Partly because of the efficacy of the "medley", and also because of the diversity and quality of the other material, Abbey Road works better as an "album" in the truest sense than most of the Beatles' other work. Not quite as enigmatic and disparate as "The White Album", but much warmer and compact.  The musical ingenuity conquers all, together with the group's uncanny knack of knowing what to do, when and how, rarely if ever sounding self-indulgent or pretentious.

Abbey Road represents a brave, unapologetic and proud farewell, if it can be accurately described as a "farewell".  Bittersweet in tone, but captivating and, and one of those albums which demands to be listened to      from start to finish, in order for the full effect to be absorbed.  For this listener at least, there is never the temptation to skip tracks...

Throughout the record, there are hints and indications of what direction the Beatles would have travelled in musically, had they remained together during the 1970s.  Multi-tracked vocals and guitars, increasing use of synthesizers, more elaborate and ambitious arrangements, and of course the blossoming input of George Harrison.

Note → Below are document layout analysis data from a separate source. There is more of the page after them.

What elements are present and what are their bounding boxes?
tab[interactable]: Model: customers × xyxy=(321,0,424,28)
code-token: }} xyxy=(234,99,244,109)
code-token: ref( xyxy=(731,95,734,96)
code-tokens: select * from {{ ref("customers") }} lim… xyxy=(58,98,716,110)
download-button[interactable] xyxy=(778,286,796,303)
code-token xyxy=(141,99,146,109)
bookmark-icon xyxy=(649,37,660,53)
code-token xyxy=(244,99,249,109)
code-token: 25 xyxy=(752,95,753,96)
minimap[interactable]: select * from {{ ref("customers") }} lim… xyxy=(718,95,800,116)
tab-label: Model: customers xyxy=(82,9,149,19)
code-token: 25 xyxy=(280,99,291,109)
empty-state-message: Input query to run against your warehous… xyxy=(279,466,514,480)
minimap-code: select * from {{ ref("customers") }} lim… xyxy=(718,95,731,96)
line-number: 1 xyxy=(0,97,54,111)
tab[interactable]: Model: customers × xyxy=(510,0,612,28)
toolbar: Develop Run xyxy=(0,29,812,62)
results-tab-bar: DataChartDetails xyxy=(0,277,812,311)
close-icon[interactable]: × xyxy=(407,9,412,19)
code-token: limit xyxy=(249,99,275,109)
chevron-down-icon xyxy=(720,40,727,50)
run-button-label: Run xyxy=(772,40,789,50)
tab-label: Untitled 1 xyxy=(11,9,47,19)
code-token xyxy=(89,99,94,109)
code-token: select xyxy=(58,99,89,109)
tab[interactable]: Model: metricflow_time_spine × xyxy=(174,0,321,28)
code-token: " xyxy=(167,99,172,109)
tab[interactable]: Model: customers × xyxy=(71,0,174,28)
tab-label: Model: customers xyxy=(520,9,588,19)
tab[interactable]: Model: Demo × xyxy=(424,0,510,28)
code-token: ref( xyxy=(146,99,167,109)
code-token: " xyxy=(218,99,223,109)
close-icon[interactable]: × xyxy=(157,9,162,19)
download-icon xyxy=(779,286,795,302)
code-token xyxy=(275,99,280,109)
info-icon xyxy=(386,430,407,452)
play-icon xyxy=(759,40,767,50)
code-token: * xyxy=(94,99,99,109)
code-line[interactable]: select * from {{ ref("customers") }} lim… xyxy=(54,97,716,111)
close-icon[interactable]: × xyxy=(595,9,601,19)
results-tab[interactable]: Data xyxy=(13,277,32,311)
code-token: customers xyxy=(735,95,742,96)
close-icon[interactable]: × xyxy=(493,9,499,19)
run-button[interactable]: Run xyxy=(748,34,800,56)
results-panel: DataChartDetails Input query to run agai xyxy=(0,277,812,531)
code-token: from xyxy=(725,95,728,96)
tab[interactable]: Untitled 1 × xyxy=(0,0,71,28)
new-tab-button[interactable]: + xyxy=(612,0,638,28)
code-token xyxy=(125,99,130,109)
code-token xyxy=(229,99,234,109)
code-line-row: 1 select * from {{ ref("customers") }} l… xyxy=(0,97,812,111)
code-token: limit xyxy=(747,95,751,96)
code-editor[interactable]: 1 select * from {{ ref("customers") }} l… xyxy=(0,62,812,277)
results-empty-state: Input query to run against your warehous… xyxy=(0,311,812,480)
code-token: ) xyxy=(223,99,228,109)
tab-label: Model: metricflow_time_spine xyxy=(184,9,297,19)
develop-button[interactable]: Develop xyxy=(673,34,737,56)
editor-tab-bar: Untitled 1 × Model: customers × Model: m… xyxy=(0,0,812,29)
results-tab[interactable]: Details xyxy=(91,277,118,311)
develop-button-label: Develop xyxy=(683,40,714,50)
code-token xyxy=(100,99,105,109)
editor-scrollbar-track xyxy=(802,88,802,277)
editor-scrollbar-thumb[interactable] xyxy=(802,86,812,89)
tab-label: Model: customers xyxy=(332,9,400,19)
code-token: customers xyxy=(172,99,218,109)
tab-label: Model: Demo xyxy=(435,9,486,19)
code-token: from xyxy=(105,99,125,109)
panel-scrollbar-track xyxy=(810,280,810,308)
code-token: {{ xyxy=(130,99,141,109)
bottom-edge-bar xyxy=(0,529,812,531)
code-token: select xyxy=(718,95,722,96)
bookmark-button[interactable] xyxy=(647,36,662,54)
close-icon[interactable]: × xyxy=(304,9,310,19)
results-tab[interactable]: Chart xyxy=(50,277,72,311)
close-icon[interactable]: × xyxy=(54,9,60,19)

On a sonic level, Ringo Starr's drumming is a revelation, sounding confident, idiosyncratic and "three dimensional".  Another hallmark of the album is the "trebly" and chiming guitar sound.  Both of these elements were doubtless accentuated by the better recording technology at the band's disposal, but as common threads they help to hold the record together.

I try not to categorise or rank Beatles albums in particular, because of the leap in musical sophistication and philosophical outlook which they made in such a short time during the 1960s, but Abbey Road is without doubt one of their most enjoyable and cohesive creations.